マタイの福音書13章53〜58節

「主イエスにつまずく時」

 

 主イエスは郷里の会堂でみことばを語られた。人々はイエスの説教に神の存在を強く感じて驚いたが、主イエスにつまずいてしまう。その理由は、人々がイエスをよく知っていると思っていたからである。イエスは大工の息子で、母はマリヤ、兄弟たちも妹たちもよく知っていると人々は思った。人々は主イエスを神からの救い主として見ることができず、知り合いと見てしまった。

 

 私たちは、知っていると思うことに対して、信じて従うのが難しく感じる時があるのではないか。たとえば「隣人を愛しなさい」と説かれると難しいと思う。それは、自分が相手のことをよく知っているからである。よく知る故に、“あんな人を愛せない”とか“あの人を愛するなんて無理だ”と抵抗を感じてしまう。

 

 つまずくことは誰にでも起こり得るが、つまずきは信仰を学ぶ機会となる。たとえば、みことばに助けられて、自分がよく知る相手を“神が私に出会わせてくださった人”と見ることができれば、そこから神さまに従ってみようと思い直すことができる。

 

 ペテロは弟子になる前、漁師をしていた。ある時、主イエスから「深みに漕ぎ出して、網をおろして魚をとりなさい」と言われた。ペテロは思わずこう言った。「先生、私たちは夜通し働きましたが、何一つとれませんでした。」事実、徹夜で働いたが不漁だったのである。ペテロは“こういう日は魚が取れない”とわかっていたが、自分の認識を手放して言った。「でもおことばどおり、網をおろしてみましょう。」すると大漁になった。
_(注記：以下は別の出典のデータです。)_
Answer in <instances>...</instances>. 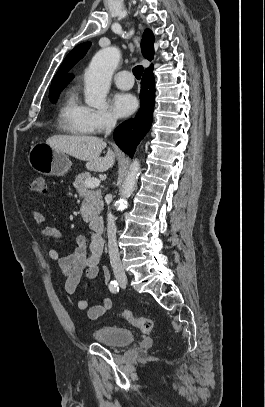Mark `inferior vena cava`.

知っているという認識を手放して、みことばを握る幸いを教えられる。

 

 知っているという認識を握りしめるのは、自分の部屋に閉じこもってしまうのに似ている。主イエスは戸の外でノックするように、みことばを通して語ってくださる。私たちは知っているという自分の認識を手放し、主イエスを心に迎え入れることを、主イエスは願っておられる。主イエスの兄弟たちはこの時は主イエスにつまずいてしまったが、復活の主イエスにお会いして信じるように導かれた。自分の頑なさの故につまずきやすい私たちであるが、心を開いて主イエスを迎え入れるよう導かれたい。